The CME Group Exchanges lists derivatives contracts for trading across a diverse set of products, all of which are cleared and settled at least once daily by CME Clearing. Certain of these exchange-traded derivatives contracts provide for physical delivery of the underlying product, including related to agriculture, energy, FX, interest rates, and metals. During the delivery period of the contracts, CME Clearing assists in the facilitation of deliveries and provides certain related services. CME Clearing does not guarantee physical delivery, rather in the event of a delivery failure, CME Clearing has a financial performance obligation to the clearing member whose actions or omissions did not cause or contribute to the delivery failure pursuant to CME Group Exchange Rule 702. CME Clearing also monitors the risk and operational capabilities for facilitating the delivery for physically deliverable exchange-traded derivatives contracts as outlined below.

Delivery Process for a Futures Contracts with Physical Delivery

The CME Group Exchange Rules provide CME Clearing the ability to declare a clearing member in default upon its failure to promptly discharge any obligation to CME Clearing or where the clearing member becomes subject to any bankruptcy or insolvency proceedings. 

In the event of a clearing member default, CME Clearing may liquidate any performance bond, Guaranty Fund contributions, and any other assets deposited by the defaulted clearing member to cover its outstanding obligations (e.g., settlement variation payments) and costs associated with managing the default. This includes the costs associated with liquidating, porting, and managing the positions of the defaulted clearing member. Losses that exceed the clearing member’s resources would be satisfied by the remainder of the relevant financial safeguards waterfall (i.e., CME Contributions, Guaranty Fund contributions of non-defaulting clearing members, and Assessment Powers against non-defaulting clearing members). 
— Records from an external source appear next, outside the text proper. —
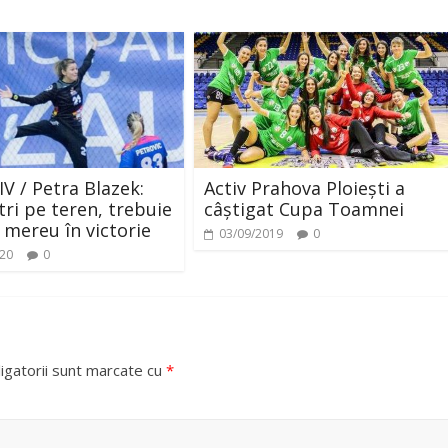
V / Petra Blazek:
Activ Prahova Ploiești a
tri pe teren, trebuie
câștigat Cupa Toamnei
i mereu în victorie
03/09/2019
0
020
0
igatorii sunt marcate cu
*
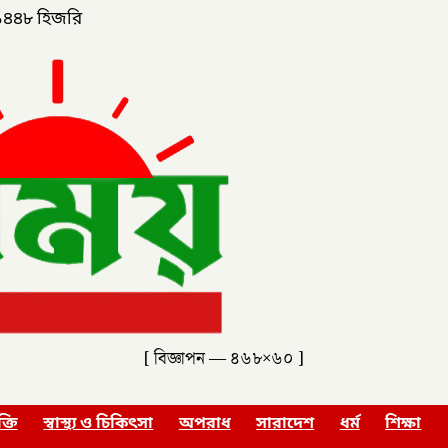
১৪৪৮ হিজরি
[ বিজ্ঞাপন — ৪৬৮×৬০ ]
ক্তি
স্বাস্থ্য ও চিকিৎসা
অপরাধ
সারাদেশ
ধর্ম
শিক্ষা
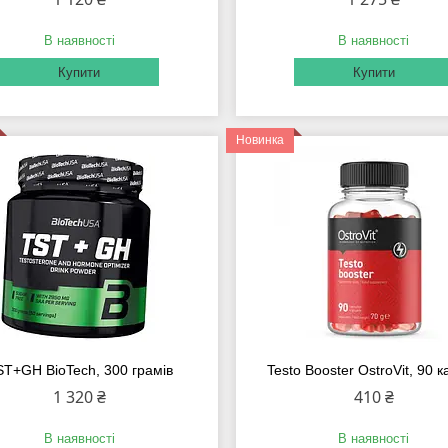
В наявності
В наявності
Купити
Купити
Новинка
ST+GH BioTech, 300 грамів
Testo Booster OstroVit, 90 
1 320 ₴
410 ₴
В наявності
В наявності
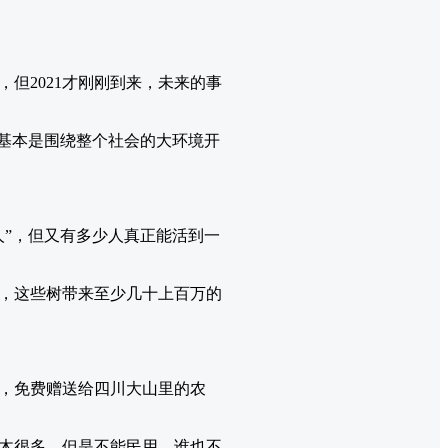
但2021才刚刚到来，未来的事
，基本是围绕整个社会的大环境开
人”，但又有多少人真正能活到一
后，这些树带来至少几十上百万的
，免费赠送给四川大山里的农
木很多，但是不能民用，谁也不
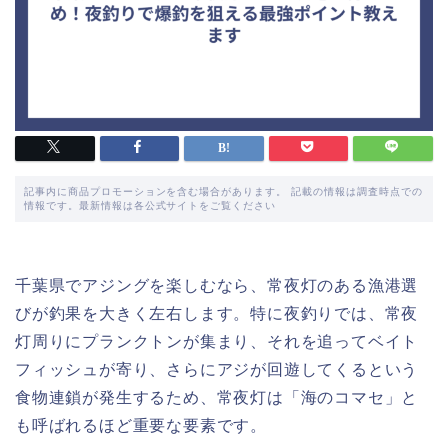
記事内に商品プロモーションを含む場合があります。 記載の情報は調査時点での
情報です。最新情報は各公式サイトをご覧ください
千葉県でアジングを楽しむなら、常夜灯のある漁港選
びが釣果を大きく左右します。特に夜釣りでは、常夜
灯周りにプランクトンが集まり、それを追ってベイト
フィッシュが寄り、さらにアジが回遊してくるという
食物連鎖が発生するため、常夜灯は「海のコマセ」と
も呼ばれるほど重要な要素です。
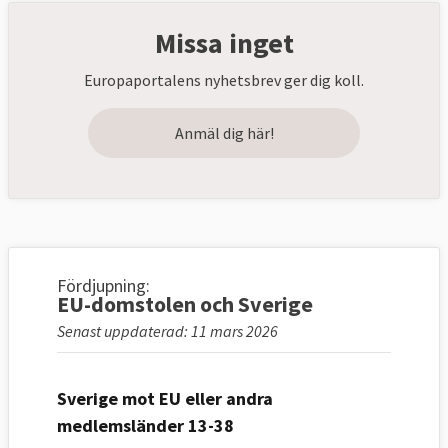
Missa inget
Europaportalens nyhetsbrev ger dig koll.
Anmäl dig här!
Fördjupning:
EU-domstolen och Sverige
Senast uppdaterad: 11 mars 2026
Sverige mot EU eller andra
medlemsländer 13-38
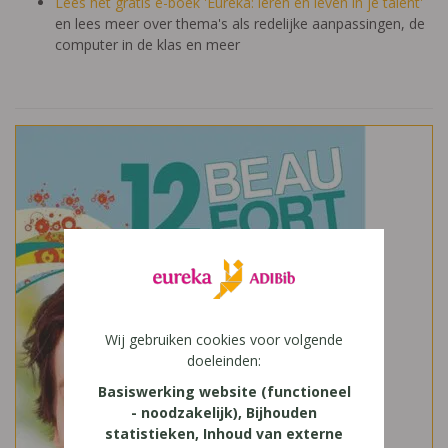
Lees het gratis e-boek 'Eureka: leren en leven in je talent'
en lees meer over thema's als redelijke aanpassingen, de
computer in de klas en meer
Wij gebruiken cookies voor volgende
doeleinden:
Basiswerking website (functioneel
- noodzakelijk), Bijhouden
statistieken, Inhoud van externe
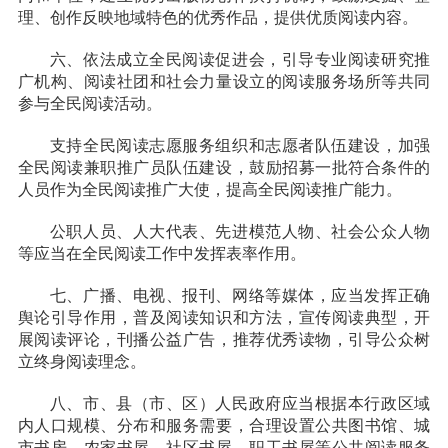
理、创作反映地域特色的优秀作品，提供优质阅读内容。
六、
依法成立全民阅读促进会，引导专业阅读研究推
广机构、阅读社团和社会力量设立的阅读服务场所等共同
参与全民阅读活动。
支持全民阅读志愿服务组织和志愿者队伍建设，加强
全民阅读兼职推广员队伍建设，鼓励招募一批符合条件的
人员作为全民阅读推广大使，提高全民阅读推广能力。
公职人员、人大代表、先进模范人物、社会公众人物
等应当在全民阅读工作中发挥表率作用。
七、
广播、电视、报刊、网络等媒体，应当发挥正确
舆论引导作用，普及阅读知识和方法，宣传阅读典型，开
展阅读评论，刊播公益广告，推荐优秀读物，引导公众树
立终身阅读理念。
八、
市、县（市、区）人民政府应当根据本行政区域
内人口规模、分布和服务需要，合理设置公共图书馆、城
市书房、农家书屋、社区书屋、职工书屋等公共阅读服务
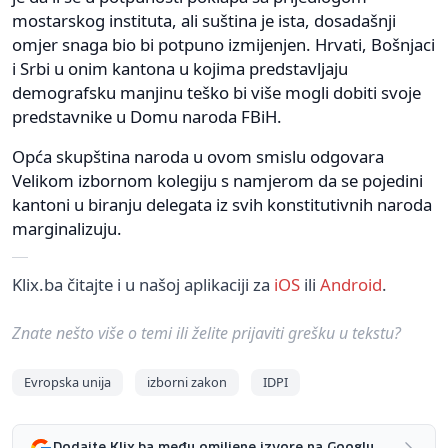
mostarskog instituta, ali suština je ista, dosadašnji
omjer snaga bio bi potpuno izmijenjen. Hrvati, Bošnjaci
i Srbi u onim kantona u kojima predstavljaju
demografsku manjinu teško bi više mogli dobiti svoje
predstavnike u Domu naroda FBiH.
Opća skupština naroda u ovom smislu odgovara
Velikom izbornom kolegiju s namjerom da se pojedini
kantoni u biranju delegata iz svih konstitutivnih naroda
marginalizuju.
Klix.ba čitajte i u našoj aplikaciji za
iOS
ili
Android
.
Znate nešto više o temi ili želite prijaviti grešku u tekstu?
Evropska unija
izborni zakon
IDPI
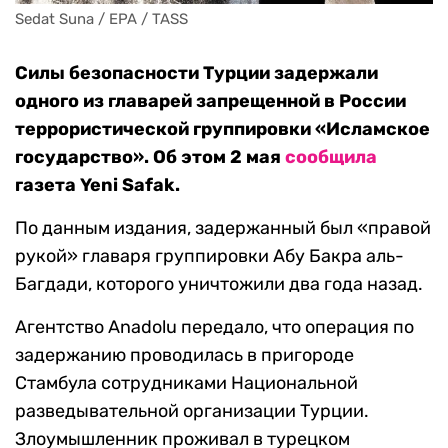
Sedat Suna / EPA / TASS
Силы безопасности Турции задержали
одного из главарей запрещенной в России
террористической группировки «Исламское
государство». Об этом 2 мая
сообщила
газета Yeni Safak.
По данным издания, задержанный был «правой
рукой» главаря группировки Абу Бакра аль-
Багдади, которого уничтожили два года назад.
Агентство Anadolu передало, что операция по
задержанию проводилась в пригороде
Стамбула сотрудниками Национальной
разведывательной организации Турции.
Злоумышленник проживал в турецком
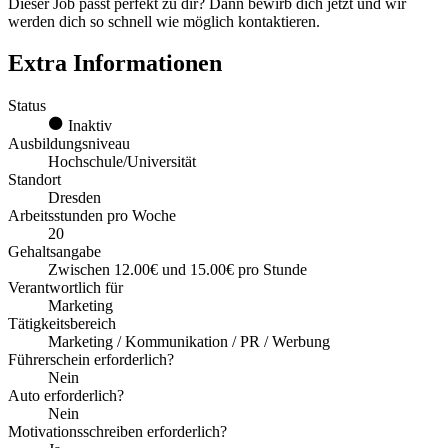
Dieser Job passt perfekt zu dir? Dann bewirb dich jetzt und wir
werden dich so schnell wie möglich kontaktieren.
Extra Informationen
Status
Inaktiv
Ausbildungsniveau
Hochschule/Universität
Standort
Dresden
Arbeitsstunden pro Woche
20
Gehaltsangabe
Zwischen 12.00€ und 15.00€ pro Stunde
Verantwortlich für
Marketing
Tätigkeitsbereich
Marketing / Kommunikation / PR / Werbung
Führerschein erforderlich?
Nein
Auto erforderlich?
Nein
Motivationsschreiben erforderlich?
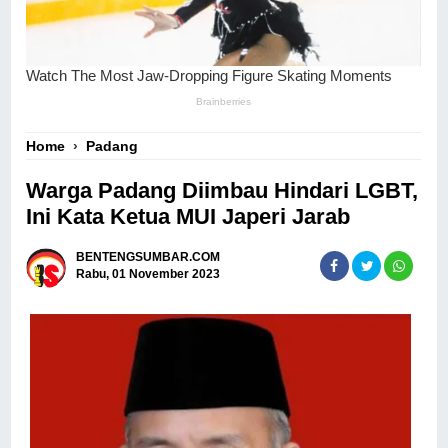
Home
›
Padang
Warga Padang Diimbau Hindari LGBT,
Ini Kata Ketua MUI Japeri Jarab
BENTENGSUMBAR.COM
Rabu, 01 November 2023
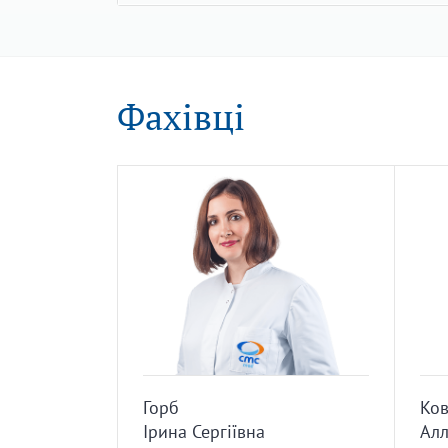
Фахівці
Горб
Ков
Ірина Сергіївна
Алл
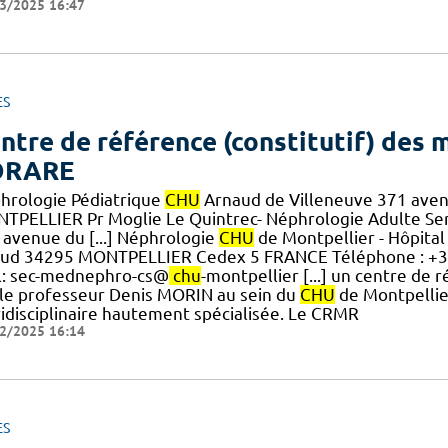
3/2025 16:47
ES
ntre de référence (constitutif) des m
ORARE
hrologie Pédiatrique
CHU
Arnaud de Villeneuve 371 ave
TPELLIER Pr Moglie Le Quintrec- Néphrologie Adulte Se
 avenue du [...] Néphrologie
CHU
de Montpellier - Hôpita
aud 34295 MONTPELLIER Cedex 5 FRANCE Téléphone : +33 (
l: sec-mednephro-cs@
chu
-montpellier [...] un centre de 
 le professeur Denis MORIN au sein du
CHU
de Montpellier
ridisciplinaire hautement spécialisée. Le CRMR
2/2025 16:14
ES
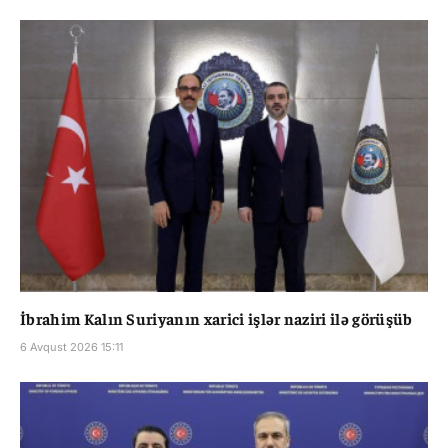
İbrahim Kalın Suriyanın xarici işlər naziri ilə görüşüb
6 Avqust 2026 15:11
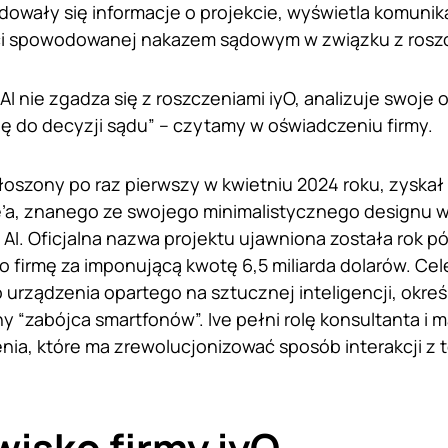
dowały się informacje o projekcie, wyświetla komuni
i spowodowanej nakazem sądowym w związku z roszcz
I nie zgadza się z roszczeniami iyO, analizuje swoje 
ę do decyzji sądu” – czytamy w oświadczeniu firmy.
ogłoszony po raz pierwszy w kwietniu 2024 roku, zyskał
ve’a, znanego ze swojego minimalistycznego designu w
i AI. Oficjalna nazwa projektu ujawniona została rok p
o firmę za imponującą kwotę 6,5 miliarda dolarów. Cel
urządzenia opartego na sztucznej inteligencji, okre
ny “zabójca smartfonów”. Ive pełni rolę konsultanta i
nia, które ma zrewolucjonizować sposób interakcji z 
isko firmy iyO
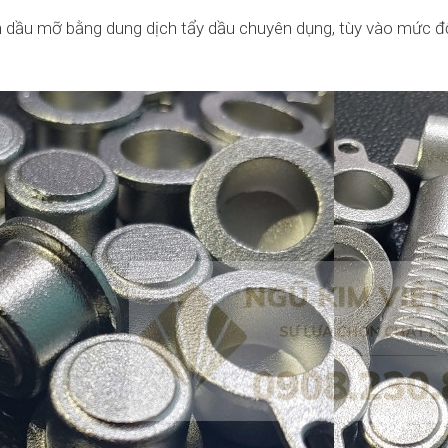
 dầu mỡ bằng dung dịch tẩy dầu chuyên dụng, tùy vào mức độ 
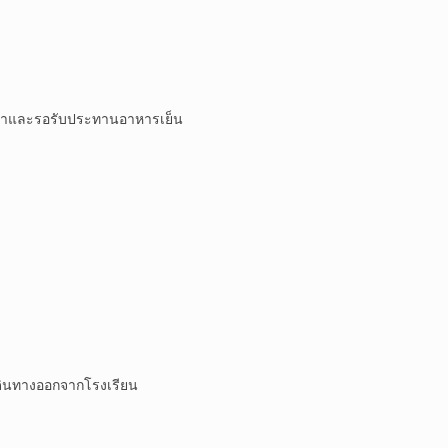
น้ำ​และรอรับประทาน​อาหาร​เย็น​
​เดินทางออกจากโรงเรียน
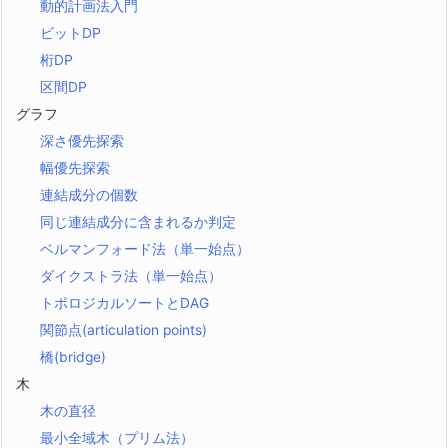
動的計画法入門
ビットDP
桁DP
区間DP
グラフ
深さ優先探索
幅優先探索
連結成分の個数
同じ連結成分に含まれるか判定
ベルマンフォード法（単一始点）
ダイクストラ法（単一始点）
トポロジカルソートとDAG
関節点(articulation points)
橋(bridge)
木
木の直径
最小全域木（プリム法）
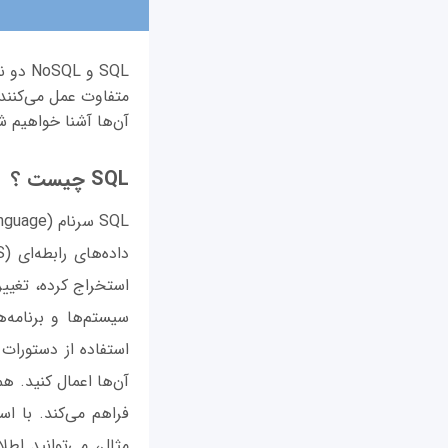
SQL و
متفاوت عمل می‌کنند. 
آن‌ها آشنا خواهیم ش
SQL چیست ؟
استخراج کرده، تغییر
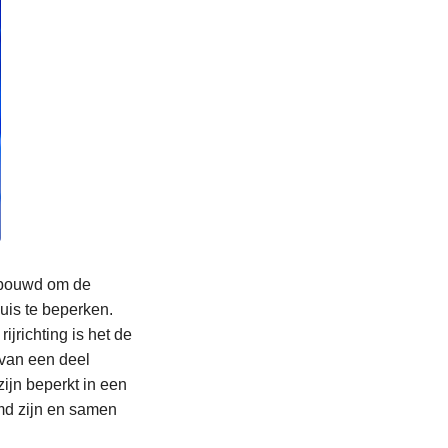
ebouwd om de
uis te beperken.
ijrichting is het de
rvan een deel
ijn beperkt in een
emd zijn en samen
Delivery Process for a Futures Contracts with Physical Delivery

Pursuant to CME Group Exchange Rule 716, clearing members are responsible for ensuring account owners in physically deliverable contracts have the ability to make or take delivery. During a deliverable futures contracts delivery period, accounts holding open positions can incur delivery obligations. A short position holder must be prepared to deliver the underlying commodity, while the long position holder must be prepared to take delivery of the underlying commodity and pay the full delivery value of the underlying futures contract. 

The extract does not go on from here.